Importantly, you can't have two objects in the same environment with the same name. If you try, you'll just overwrite the previous value:

new_env$first_object <- "world" new_env$first_object
## [1] "world"

### 4.2.2 Environment inheritance

Environments have parents and children. In other words, there is a hierarchy of environments, with environments being encapsulated in other environments while also encapsulated other environments.

Every environment (with the exception of what we call the empty environment) has a parent. For example, when I created my new_env environment before, this was created in the global environment. The global environment is the environment that objects are assigned to when working in R interactively. The global environment's parent environment will be the environment of the last package you loaded. Packages have environments to avoid name conflicts with functions and to help R know where to look for a function.

At the top of the environments of packages you've loaded will be the base environment which is the environment of base R. Finally, the base environment's parent is the empty environment which does not have a parent.

The hierarchy of these environments looks like this:

### 4.2.3 Scope

So we know that objects in the same environment can't have the same name, but what happens when two different environments happen to have objects with the same name? This is where the concept of scope comes in. Scoping is the set of rules that governs where R will look for a value.

Well, R will search for the object in order of environment, starting at the most specific environment (so the global environment in the above diagram) and moving up. For example, we know that there is a function in base R called sum(). But, if I define a new function in the global environment called sum then which function will be called when I type sum(...). Well, because we know that the search path starts from the most specific environment, R will look for sum in the global environment first and it'll find the sum that I've just defined. At this point, it'll stop looking because sum has been found.

For this reason, it's a good idea to use a package like conflicted to manage the packages you loaded, otherwise which function you use when you have two functions with the same name from different packages will be defined by which one you loaded later.

### 4.2.4 Function environments

Functions, when they called, create their own more specific environment. The parent of this environment will be the environment in which it was called (most often this will be the global environment).

This breeds some specific behaviours. For example, say you've written a function that expects two input parameters, x and y. Well, what would happen if someone had already defined an x and y variable in their script? Which value should R use?

Let's see what happens.

sum_custom <- function(x,y) {
x + y
}

x <- 10
y <- 5

sum_custom(x = 1, y = 2)
## [1] 3

In this case, the fact that there is already an x and y in the global environment doesn't really make much difference. The function creates its own more specific environment when it's called, and it looks for the x and y variables in here first. It finds them and uses those values (1 and 2).

But what happens if a variable doesn't exist in the more specific function environment?
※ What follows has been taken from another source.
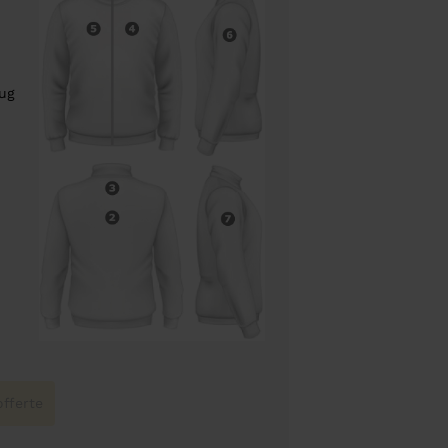
rug
fferte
Let's take a look.

sum_custom <- function(x,y) {
x + y + w
}

w <- 5

sum_custom(x = 1, y = 2)
## [1] 8

In this case, the function looks in the specific environment for w, but it doesn't exist. The only objects that exist in the function environment are the x and y that we've provided. So when R doesn't find it in the more specific environment, it looks in the less-specific global environment. It finds, and so it uses the value it finds.

This can be a dangerous thing, so always make sure that you're function is accessing the values you think it is.

So does R work the other way? Does it ever look in a more specific environment? Nope.

sum_custom <- function(x,y){
im_a_sneaky_variable <- 10
x + y
}

im_a_sneaky_variable

Once the function is called, objects in its environment are inaccessible. The long and short of it is, R will start from specific environments and then look upwards, never downwards.

#### 4.2.4.1 'Super' assignment

There will be occasions however when you need to make changes to the global environment. For instance, say you want to increment a counter every time a function is called, regardless of where it's called from. In these cases, you can use the controversial <<- operator. This is used as an assignment operator to assign a value to the global environment. Observe...

sum_custom <- function(x,y) {
count <<- count + 1
x + y
}

count <- 0

sum_custom(1,2)
## [1] 3
count
## [1] 1
sum_custom(2,3)
## [1] 5
count
## [1] 2

Note how when we assign 0 to our count variable outside of the function, we don't need to use <<-. This is because we're already assigning to the global environment.

Use the <<- with care and only assign something to the global environment if you really need to. Otherwise, you may start overwriting variables in your global environment without ever realising it.